Log2Plan: An Adaptive GUI Automation Framework Integrated with Task Mining Approach
This addresses GUI automation for users needing robust, adaptable automation of repetitive tasks, representing a novel method for a known bottleneck.
The paper tackles the problem of brittle generalization, high latency, and limited long-horizon coherence in GUI task automation by proposing Log2Plan, an adaptive framework that combines structured two-level planning with task mining from user behavior logs. It demonstrates significant improvements, maintaining over 60.0% success rate on long-horizon tasks.

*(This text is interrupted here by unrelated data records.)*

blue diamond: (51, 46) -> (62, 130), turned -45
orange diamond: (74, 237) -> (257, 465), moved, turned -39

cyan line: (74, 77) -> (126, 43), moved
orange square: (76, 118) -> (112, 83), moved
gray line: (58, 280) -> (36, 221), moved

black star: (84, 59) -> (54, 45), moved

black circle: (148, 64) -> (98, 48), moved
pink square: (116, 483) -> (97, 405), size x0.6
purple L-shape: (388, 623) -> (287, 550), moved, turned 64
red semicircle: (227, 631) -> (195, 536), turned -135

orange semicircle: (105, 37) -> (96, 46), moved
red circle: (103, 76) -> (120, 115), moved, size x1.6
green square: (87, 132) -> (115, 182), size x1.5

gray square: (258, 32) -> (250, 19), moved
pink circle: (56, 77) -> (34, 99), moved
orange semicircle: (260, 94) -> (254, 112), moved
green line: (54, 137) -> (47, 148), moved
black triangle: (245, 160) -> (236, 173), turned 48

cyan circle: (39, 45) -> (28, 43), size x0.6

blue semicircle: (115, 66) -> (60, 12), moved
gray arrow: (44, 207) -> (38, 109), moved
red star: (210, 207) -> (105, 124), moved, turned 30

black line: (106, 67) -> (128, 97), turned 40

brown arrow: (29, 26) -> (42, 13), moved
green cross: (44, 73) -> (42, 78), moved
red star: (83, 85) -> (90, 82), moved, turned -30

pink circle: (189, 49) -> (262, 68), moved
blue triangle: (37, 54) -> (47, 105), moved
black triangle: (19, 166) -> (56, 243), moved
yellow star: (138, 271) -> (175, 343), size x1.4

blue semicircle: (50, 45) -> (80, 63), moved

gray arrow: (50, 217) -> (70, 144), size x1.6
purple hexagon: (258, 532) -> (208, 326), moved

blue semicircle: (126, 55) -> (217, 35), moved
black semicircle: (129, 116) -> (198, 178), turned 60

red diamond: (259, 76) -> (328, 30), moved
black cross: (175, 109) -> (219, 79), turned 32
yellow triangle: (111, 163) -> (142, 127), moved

GUI task automation streamlines repetitive tasks, but existing LLM or VLM-based planner-executor agents suffer from brittle generalization, high latency, and limited long-horizon coherence. Their reliance on single-shot reasoning or static plans makes them fragile under UI changes or complex tasks. Log2Plan addresses these limitations by combining a structured two-level planning framework with a task mining approach over user behavior logs, enabling robust and adaptable GUI automation. Log2Plan constructs high-level plans by mapping user commands to a structured task dictionary, enabling consistent and generalizable automation. To support personalization and reuse, it employs a task mining approach from user behavior logs that identifies user-specific patterns. These high-level plans are then grounded into low-level action sequences by interpreting real-time GUI context, ensuring robust execution across varying interfaces. We evaluated Log2Plan on 200 real-world tasks, demonstrating significant improvements in task success rate and execution time. Notably, it maintains over 60.0% success rate even on long-horizon task sequences, highlighting its robustness in complex, multi-step workflows.